What is the evidence base for the CSNAT?
Further information about the development and validation of the CSNAT and its implementation in practice to support carers can be found by clicking here.
How does the CSNAT (the tool itself) differ from other tools?
Other carer tools are normally either too lengthy to use in everyday practice, or are indirect measures that only serve to indicate caregiving difficulties, not where the problems actually lie and what support would be helpful for them.
(For example, the Zarit Burden Interview is only a screening measure for the level of burden a carer is experiencing).
In contrast, the CSNAT asks about a simple, but comprehensive set of 14 domains and directly assesses carers’ support needs.
Only by directly assessing carers’ support needs can such needs be addressed and supported.
Can I use the CSNAT as an outcome measure?
The CSNAT (the tool itself) cannot be used as not an outcome measure. This is because the items (questions) refer to broad domains of support needs that carers may find helpful. Thus each item is not a single ‘need’ a carer may have, but rather a question that can trigger thoughts about different types of need.
A carer may indicate a need for support in a particular domain – e.g. managing symptoms and medicines – and the CSNAT conversation which takes place identifies a specific need related to e.g. understanding administration of one particular drug to the patient. The practitioner can provide the necessary information and in that sense this need is met.
At a later CSNAT assessment, the carer may again indicate a need for support in the same domain. Only this time the CSNAT conversation reveals that the carer is worried about the patient not being honest about how much pain they are in and wants to know more about different types of pain killers available. So a different need altogether, is highlighted by the same domain
Therefore, if you only audit the domains (i.e. the CSNAT items) then it would appear that there was no change in the situation of the carer, whereas the assessment conversation has enabled the carer to express two different individual support needs which were subsequently addressed.
Therefore a more meaningful evaluation/audit process entails recording not just the domains prioritised by the carer, but also the individual needs that were uncovered by the CSNAT conversations and usefully the action(s) taken to meet that individual need.
How does the CSNAT differ from the Statutory Carer Assessment which local authorities within the UK are now obliged to provide e.g.
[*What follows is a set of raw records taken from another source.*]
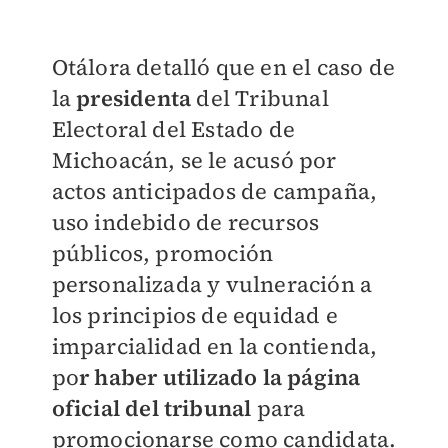
Otálora detalló que en el caso de
la
presidenta
del Tribunal
Electoral del Estado de
Michoacán, se le acusó por
actos anticipados de campaña,
uso indebido de recursos
públicos, promoción
personalizada y vulneración a
los principios de equidad e
imparcialidad en la contienda,
po
r haber utilizado la página
oficial del tribunal
para
promocionarse como candidata.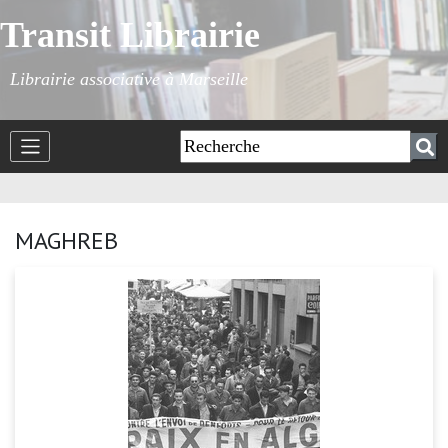
Transit Librairie
Librairie associative à Marseille
MAGHREB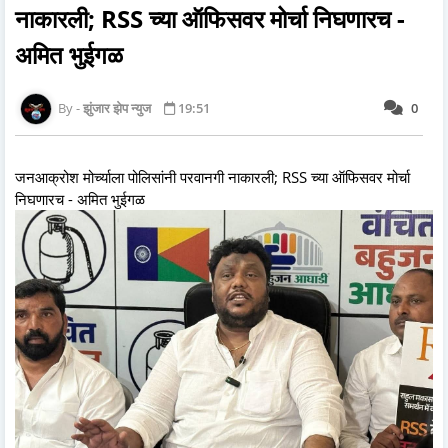
नाकारली; RSS च्या ऑफिसवर मोर्चा निघणारच -
अमित भुईगळ
झुंजार झेप न्युज
19:51
0
जनआक्रोश मोर्च्याला पोलिसांनी परवानगी नाकारली; RSS च्या ऑफिसवर मोर्चा
निघणारच - अमित भुईगळ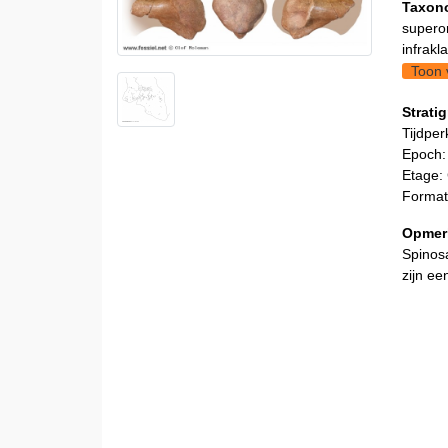
Taxon
supero
infrakl
Toon 
Stratig
Tijdper
Epoch:
Etage:
Format
Opmer
Spinosa
zijn ee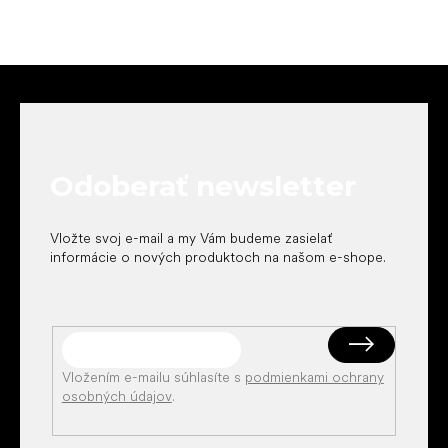
Z
á
p
ä
t
Odoberať newsletter
i
e
Vložte svoj e-mail a my Vám budeme zasielať
informácie o nových produktoch na našom e-shope.
Vložením e-mailu súhlasíte s
podmienkami ochrany
osobných údajov
.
The Care Act 2014?
We believe that the CSNAT process of assessment and support differs in its focus in a number of ways:
Whilst there may be some overlap with domains of support for the carer’s own well-being, the domains related to enabling the carer to care for the patient usually need to be addressed by a healthcare professional e.g. knowing what to expect in the future, understanding the patient’s illness.
The approach taken by the CSNAT is carer-led with carers identifying what is important to them, in contrast to a more procedural assessment process.
The CSNAT focuses on support needs arising from caring for someone within a long term, life limiting condition, rather than more general support needs.
Why is the CSNAT answer format important for finding out what carers’ priorities are?
It is well-recognised that carers are reluctant to ask for more support for themselves. When the CSNAT was developed, we decided not to use a Yes/No option for carers to indicate whether they needed more support with any of the CSNAT domains. Instead, CSNAT asks if they need ‘a little more’, ‘quite a bit more’ or ‘very much more’ support. This ensures they have the fullest opportunity to express their support needs, where the opportunity to say they need a ‘little more’ help may overcome barriers to admit they need support in the first place.
Some services using the CSNAT have asked whether they can translate ‘a little more’, ‘quite a bit more’ or ‘very much more’ to a numerical scale to score how much more support a carer needs. The response categories do not represent a scale: we have no evidence to suggest that a carer who responds requesting ‘a little more’ support needs any less support than someone requesting ‘very much more’. Rather these responses are intended simply to provide the best opportunity for carers to indicate they need more support.
Services do want to know which domains carers need most support with, but this is not necessarily those marked ‘very much more’. To find out the carer’s priorities, in the assessment conversation ask the carer to put a circle round the support domain(s) they most need support with. It is often those marked ‘a little bit more’.
This is consistent with feedback from practitioners that the domain in which very much more support is needed is often not be the issue of most importance to the carer i.e. the one they want to talk about with the practitioner. Therefore, to apply a numerical scale to the CSNAT may result in the priorities of the carers being missed.
Who is currently using the CSNAT?
How can I get a licence to use the CSNAT?
The CSNAT is copyright but available, free of charge for use by practitioners supporting family carers and researchers. We do have a registration process and provide a licence for organisations using the tool either in clinical practice or research.